Schwimmkurse: Riesige Nachfrage

„Viele unterschätzen, wie viel Fitness verloren gegangen ist, wenn sie lange zu Hause sind und sich über einen langen Zeitraum nicht regelmäßig und ausreichend bewegen“, erläutert er. Zudem befürchten die Lebensretter eine Verschlechterung der Schwimmfertigkeiten – eine Folge der Schwimmbad-Schließungen und der fehlenden Ausbildungsmöglichkeiten für Nichtschwimmer. Im Landkreis Nienburg sind bei einem Blick auf die Homepage der DLRG-Ortsgruppe mehrere Wassergewöhnungskurse sowie Schwimmkurse im Angebot. Aber: Alle sind ausgebucht (Stand: 2. Juni). „Die Nachfrage ist enorm. Wir führen keine Wartelisten mehr, weil das utopisch wäre“, berichtet der Ortsgruppen-Sprecher. Zudem müssen die im Oktober wegen der Corona-Pandemie abgebrochenen Kurse abgeschlossen werden.

Wie passt das zu der Befürchtung, dass immer weniger Kinder schwimmen lernen? „Wir bieten in der Ortsgruppe Nienburg jährlich 50 Plätze für Anfänger an“, sagt Reichert. Diese Plätze sind erfahrungsgemäß schnell belegt. „Da ist die Nachfrage größer als das, was wir mit unseren Ehrenamtlichen stemmen können“, berichtet der 30-Jährige. „Es gibt heute weniger Möglichkeiten, schwimmen zu lernen als früher“, sagt der Sprecher. So gebe es nicht genug Plätze in den Kursen auf der einen Seite. Auf der anderen Seite würden immer mehr Bäder geschlossen – gerade während der Pandemie.

Mehr Nichtschwimmer mangels Lern-Gelegenheit

Besonders deutlich wird das in Reicherts Augen am Beispiel Schule: Vor einigen Jahren gehörte Schwimmunterricht in der Regel zum Lehrplan. Heute sei er nahezu von allen Stundenplänen verschwunden; in Zeiten von hohen Infektionszahlen erst recht, stellt der Sprecher fest. Er schätzt, dass zwei Jahrgänge betroffen sind.

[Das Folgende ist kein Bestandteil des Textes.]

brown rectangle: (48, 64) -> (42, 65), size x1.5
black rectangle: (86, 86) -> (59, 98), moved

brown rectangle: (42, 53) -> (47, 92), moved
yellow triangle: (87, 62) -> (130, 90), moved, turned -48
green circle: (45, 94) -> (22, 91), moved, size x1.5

Ein weiteres Problem: „Viele Kinder machen zwar die Wassergewöhnung und das Seepferdchen, hören dann aber auf“, weiß Reichert. Dabei sei regelmäßiges Training über längere Zeit entscheidend, um sich sicher im Wasser zu bewegen. Da zeigt sich die Schwachstelle des jetzigen Systems: „Uns fehlen einfach die Wasserflächen, die Zeiten für Kurse und die Ehrenamtlichen, die diese leiten könnten“, fasst Reichert die Lage im Nienburger Raum zusammen.

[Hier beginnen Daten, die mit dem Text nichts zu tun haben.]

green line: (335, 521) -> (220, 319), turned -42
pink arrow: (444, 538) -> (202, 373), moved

Auch Geld ist ein Teil des Problems: Qualifiziertes Personal, das Kurse leiten darf, ist teuer. „Auf 14 Kinder muss ein Übungsleiter kommen“, so der Sprecher. Zugleich wollten die Vereine die Kursgebühren niedrig halten, damit sich möglichst viele Familien die Kurse leisten können. Das sei das eine große Herausforderung für die Vereine, so Reichert.

Herausfordern war auch die bisherige Pandemie-Zeit. „Man muss aber sagen, dass uns ganz viele Leute die Treue halten“, freut sich der Sprecher. Zudem habe sich im Bereich der Ausbildung einiges getan: So ist vieles digital weitergeführt worden, was zuvor „live“ geschehen ist. Als Beispiele nennt Hannes Reichert Online-Trainings im Bereich Athletik und Ausdauer. Schwierig gestaltet sich Reichert zufolge im Nienburger Ortsverband das Training für Ausbilder und Rettungsschwimmer. „Ein Teil der Leute ist noch nicht geimpft, ein anderer Teil ja“, ergänzt Reichert. „Wir haben alle Federn gelassen, aber das größte Problem ist und bleibt die Nichtschwimmer-Situation“, fasst der Sprecher zusammen. Daher wolle der Nienburger Ortsverband in diesem Sommer auch mehr Anfänger-Kurse in Freibädern anbieten.